The recipe calls for "two large potatoes, peeled and small diced"--since 'large' and 'small' are all relative, I just guessed. I used Yukon Gold potatoes, because that's our favorite and I always have some on hand. I didn't peel them, because the skins are so thin, but I cut them into pieces about the size of frozen hash brown potatoes. (In retrospect, I'd cut them a little larger next time-like the size of dice.)

This recipe was specific about the amount of water you use to boil the potatoes, which I thought was odd, but it doesn't say to drain the potatoes before adding the other ingredients. So I hoped that was correct!

Once the potatoes have simmered, you add the frozen veggies, the cream of "chicken" soup, the salt, pepper, onion powder, and soy curls. This is the reason I'm not a food blogger--I take photos of the "ugly" parts of cooking.

I have to say, I was very hesitant to add the full amount of salt (2 tsp); between that and the salt in the bouillon powder and the salt in the soup, I was thinking about how this was definitely going to bring my blood pressure out of the "low" range, haha.

It thickened up quite a bit after I turned off the heat.

I thought the pastry would be the size of a 9x13 pan, but it was probably 9x9 square. I didn't realize I had to roll it out. I hate rolling out any sort of dough because I have to clean the counter really well, and then just make a huge mess on it again.
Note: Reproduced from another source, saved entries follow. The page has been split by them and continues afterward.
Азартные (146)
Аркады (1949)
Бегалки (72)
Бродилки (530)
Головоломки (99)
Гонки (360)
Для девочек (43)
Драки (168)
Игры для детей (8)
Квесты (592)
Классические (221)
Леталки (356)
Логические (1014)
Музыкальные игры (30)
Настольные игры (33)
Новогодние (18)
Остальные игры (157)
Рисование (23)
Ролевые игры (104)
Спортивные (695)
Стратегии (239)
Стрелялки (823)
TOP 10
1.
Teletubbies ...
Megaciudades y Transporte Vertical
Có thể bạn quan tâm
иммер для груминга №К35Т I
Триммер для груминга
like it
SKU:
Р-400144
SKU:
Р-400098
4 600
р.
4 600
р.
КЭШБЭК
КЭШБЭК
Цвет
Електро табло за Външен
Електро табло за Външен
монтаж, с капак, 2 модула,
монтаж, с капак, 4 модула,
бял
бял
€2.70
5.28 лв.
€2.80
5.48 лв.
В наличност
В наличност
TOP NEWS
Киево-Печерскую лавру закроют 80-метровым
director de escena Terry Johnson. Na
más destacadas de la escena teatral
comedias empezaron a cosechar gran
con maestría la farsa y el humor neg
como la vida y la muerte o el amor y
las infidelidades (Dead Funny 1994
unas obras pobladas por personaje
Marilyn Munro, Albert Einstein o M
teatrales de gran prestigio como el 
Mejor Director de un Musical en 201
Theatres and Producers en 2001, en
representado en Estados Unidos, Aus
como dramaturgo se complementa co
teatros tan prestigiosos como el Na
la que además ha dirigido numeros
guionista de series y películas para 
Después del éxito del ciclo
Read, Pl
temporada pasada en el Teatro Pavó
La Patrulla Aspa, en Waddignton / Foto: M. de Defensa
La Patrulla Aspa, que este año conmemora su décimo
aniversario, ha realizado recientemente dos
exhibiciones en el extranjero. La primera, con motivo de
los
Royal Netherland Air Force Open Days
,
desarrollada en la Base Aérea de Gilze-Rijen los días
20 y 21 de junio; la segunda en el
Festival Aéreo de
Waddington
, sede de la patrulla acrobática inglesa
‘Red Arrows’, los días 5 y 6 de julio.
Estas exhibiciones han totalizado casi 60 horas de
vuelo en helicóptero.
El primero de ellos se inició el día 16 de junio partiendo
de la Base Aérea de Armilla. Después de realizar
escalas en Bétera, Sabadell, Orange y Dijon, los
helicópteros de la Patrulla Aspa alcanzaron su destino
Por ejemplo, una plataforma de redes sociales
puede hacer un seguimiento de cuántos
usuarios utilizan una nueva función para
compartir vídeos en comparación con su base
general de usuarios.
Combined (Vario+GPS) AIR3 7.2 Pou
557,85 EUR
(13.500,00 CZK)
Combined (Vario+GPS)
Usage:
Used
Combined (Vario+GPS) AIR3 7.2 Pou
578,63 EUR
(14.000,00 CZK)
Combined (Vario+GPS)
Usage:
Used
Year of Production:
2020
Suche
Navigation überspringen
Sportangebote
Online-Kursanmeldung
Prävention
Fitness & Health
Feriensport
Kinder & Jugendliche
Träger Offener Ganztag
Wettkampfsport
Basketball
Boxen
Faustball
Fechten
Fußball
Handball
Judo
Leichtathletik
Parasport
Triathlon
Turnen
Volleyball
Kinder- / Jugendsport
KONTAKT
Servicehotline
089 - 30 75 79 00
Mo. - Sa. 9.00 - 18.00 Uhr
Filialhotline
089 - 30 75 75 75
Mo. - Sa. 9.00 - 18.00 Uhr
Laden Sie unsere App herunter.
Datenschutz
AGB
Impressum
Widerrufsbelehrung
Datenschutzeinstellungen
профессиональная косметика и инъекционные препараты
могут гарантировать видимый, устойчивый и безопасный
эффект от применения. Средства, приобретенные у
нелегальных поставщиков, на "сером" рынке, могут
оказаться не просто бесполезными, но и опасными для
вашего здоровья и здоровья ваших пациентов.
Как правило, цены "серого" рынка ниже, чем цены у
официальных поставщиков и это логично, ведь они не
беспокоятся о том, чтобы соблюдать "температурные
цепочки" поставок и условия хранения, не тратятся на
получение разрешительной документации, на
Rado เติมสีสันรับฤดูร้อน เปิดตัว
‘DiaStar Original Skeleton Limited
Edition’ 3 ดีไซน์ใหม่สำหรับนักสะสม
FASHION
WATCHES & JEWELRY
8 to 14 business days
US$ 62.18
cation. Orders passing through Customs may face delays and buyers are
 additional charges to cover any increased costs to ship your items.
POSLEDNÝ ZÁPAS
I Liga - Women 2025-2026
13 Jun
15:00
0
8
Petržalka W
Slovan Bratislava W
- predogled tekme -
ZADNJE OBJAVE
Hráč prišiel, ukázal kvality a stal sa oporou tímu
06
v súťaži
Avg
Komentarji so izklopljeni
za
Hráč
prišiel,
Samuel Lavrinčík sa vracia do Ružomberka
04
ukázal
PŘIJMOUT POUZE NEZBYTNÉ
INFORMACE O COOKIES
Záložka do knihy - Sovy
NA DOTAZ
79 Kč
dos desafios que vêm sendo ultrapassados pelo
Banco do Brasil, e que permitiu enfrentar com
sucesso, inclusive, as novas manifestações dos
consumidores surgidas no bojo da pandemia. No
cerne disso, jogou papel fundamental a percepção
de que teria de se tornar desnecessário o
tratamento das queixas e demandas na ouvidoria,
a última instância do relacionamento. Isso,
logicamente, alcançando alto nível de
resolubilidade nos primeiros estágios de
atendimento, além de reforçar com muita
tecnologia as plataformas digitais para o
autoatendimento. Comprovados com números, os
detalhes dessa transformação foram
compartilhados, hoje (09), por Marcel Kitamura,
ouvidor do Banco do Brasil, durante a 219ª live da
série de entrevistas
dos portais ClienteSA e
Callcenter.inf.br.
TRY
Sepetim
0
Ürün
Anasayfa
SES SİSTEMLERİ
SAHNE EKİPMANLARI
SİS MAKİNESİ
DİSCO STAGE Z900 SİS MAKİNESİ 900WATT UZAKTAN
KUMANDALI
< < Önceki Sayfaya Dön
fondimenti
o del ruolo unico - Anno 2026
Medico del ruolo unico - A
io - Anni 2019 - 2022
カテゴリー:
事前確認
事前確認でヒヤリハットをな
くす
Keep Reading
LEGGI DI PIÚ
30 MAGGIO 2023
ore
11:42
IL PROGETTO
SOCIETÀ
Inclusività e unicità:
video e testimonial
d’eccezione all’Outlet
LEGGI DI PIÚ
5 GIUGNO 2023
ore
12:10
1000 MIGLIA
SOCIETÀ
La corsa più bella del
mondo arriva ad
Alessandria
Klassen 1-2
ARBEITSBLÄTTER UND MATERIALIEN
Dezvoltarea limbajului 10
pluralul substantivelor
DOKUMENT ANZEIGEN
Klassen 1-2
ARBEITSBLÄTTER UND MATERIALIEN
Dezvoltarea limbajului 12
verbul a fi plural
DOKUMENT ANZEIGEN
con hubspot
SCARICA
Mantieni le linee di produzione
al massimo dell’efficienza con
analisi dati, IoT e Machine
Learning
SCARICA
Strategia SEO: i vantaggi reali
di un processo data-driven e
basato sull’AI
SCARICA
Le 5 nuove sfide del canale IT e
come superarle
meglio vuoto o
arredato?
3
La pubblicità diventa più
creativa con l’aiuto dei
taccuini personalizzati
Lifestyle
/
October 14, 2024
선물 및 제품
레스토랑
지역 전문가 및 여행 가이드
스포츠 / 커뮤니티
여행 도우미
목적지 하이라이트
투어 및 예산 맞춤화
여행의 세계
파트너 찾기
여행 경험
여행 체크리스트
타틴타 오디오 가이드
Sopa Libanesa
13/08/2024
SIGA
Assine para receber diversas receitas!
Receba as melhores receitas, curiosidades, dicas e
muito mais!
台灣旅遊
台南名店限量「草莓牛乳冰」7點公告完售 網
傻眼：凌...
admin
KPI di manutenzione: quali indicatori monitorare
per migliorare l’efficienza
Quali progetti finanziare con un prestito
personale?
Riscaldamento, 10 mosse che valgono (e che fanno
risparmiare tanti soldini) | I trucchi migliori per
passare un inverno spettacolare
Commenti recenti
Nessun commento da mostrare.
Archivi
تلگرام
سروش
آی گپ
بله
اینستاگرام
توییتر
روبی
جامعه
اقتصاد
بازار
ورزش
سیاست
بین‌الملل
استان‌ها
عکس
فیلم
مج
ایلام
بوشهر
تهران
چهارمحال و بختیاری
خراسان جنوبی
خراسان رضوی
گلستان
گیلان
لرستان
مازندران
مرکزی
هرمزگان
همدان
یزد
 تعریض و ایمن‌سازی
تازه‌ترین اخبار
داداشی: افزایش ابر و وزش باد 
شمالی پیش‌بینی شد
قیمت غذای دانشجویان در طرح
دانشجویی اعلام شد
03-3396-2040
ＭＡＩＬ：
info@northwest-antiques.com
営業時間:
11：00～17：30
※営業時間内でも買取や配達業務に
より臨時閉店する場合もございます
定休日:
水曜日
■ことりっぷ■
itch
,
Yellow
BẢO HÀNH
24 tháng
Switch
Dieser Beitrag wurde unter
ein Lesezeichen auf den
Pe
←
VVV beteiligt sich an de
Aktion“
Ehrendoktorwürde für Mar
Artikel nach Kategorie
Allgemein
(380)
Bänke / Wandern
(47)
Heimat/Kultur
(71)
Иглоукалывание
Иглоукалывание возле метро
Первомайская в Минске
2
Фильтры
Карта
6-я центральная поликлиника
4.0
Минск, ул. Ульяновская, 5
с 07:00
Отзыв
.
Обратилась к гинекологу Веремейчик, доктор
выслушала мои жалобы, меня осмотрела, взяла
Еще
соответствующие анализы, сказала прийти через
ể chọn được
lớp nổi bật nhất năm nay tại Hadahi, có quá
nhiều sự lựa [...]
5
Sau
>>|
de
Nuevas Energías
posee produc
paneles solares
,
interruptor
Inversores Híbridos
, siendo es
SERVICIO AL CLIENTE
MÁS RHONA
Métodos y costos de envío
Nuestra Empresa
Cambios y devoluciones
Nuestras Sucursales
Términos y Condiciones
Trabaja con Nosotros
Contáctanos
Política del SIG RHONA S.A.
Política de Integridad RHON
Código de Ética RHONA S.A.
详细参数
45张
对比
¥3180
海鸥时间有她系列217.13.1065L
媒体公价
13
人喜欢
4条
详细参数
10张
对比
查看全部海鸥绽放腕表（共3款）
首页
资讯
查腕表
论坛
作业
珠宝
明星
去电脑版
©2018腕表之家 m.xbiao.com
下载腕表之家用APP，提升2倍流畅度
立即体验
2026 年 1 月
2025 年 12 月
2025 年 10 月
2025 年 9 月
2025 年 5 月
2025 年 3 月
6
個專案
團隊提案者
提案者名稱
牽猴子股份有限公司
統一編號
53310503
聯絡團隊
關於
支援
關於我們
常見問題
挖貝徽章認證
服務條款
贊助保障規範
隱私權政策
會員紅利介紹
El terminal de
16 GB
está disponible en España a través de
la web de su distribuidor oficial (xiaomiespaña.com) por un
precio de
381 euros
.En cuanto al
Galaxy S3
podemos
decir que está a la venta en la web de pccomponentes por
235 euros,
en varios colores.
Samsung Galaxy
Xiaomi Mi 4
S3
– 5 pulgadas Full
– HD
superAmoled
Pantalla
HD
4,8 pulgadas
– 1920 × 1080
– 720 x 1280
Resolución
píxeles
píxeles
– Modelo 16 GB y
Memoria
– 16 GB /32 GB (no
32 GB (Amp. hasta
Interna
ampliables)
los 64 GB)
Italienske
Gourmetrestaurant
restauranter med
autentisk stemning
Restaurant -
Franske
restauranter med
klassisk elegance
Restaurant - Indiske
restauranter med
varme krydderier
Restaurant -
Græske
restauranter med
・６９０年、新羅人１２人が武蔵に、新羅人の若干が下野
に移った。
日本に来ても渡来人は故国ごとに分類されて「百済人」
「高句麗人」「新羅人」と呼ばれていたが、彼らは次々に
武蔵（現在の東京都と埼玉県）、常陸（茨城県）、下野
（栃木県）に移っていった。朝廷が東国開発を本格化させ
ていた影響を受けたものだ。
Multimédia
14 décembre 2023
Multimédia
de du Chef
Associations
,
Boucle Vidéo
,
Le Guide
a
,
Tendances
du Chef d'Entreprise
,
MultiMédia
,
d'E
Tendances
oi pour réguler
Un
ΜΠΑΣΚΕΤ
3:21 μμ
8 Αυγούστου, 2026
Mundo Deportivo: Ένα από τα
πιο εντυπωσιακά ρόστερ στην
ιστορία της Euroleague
Then I realized how handy these silicone baking sheets are! They are finally getting some use.

I lifted it into a 9x13 casserole dish, poked a million holes with a fork, and then baked for 15 minutes (just the bottom crust).

Then I poured the filling on top. I was going to take a picture but the lighting was way too dark, so I picked up the dish to move to the island--and totally forgot I'd just pulled it out of the oven. I'm pretty sure I no longer have fingerprints on my thumbs.

Finally, I topped it with the second layer of pastry and cut some slits in the center for steam to escape. 

The recipe said to bake for another 20 minutes, but I took it out after 35--it still looked raw in the center after 20 minutes.

By this point, the whole house smelled amazing--I couldn't wait to eat. HO-LY MOTHER. It was delicious! I was bummed the kids weren't here to try it and tell us what they thought, but hopefully they'll try the leftovers. I am thinking that the puff pastry won't do so well when reheating, which is a bummer. Next time, I'll probably halve the recipe unless the kids will want to eat it too.

Overall, this recipe was definitely a winner for both Jerry and me. And it's kind of a three-in-one (the bouillon powder, the cream of 'chicken' soup, and the pot pie). All three of the recipes are amazing!

The recipe for the Pot Pie can be found on Plant Power Couple. (That post links to the bouillon and soup recipes as well)


  1. Sounds delicious, but that's a lot of steps and I'm lazy. Still, it sounds like it was worth the effort.

  2. I found that cream of chicken recipe last year to make green bean casserole because I ain't ever gonna fancy that up and I could NOT believe how amazing it tasted. That pot pie looks divine! I'll definitely have to give that one a go.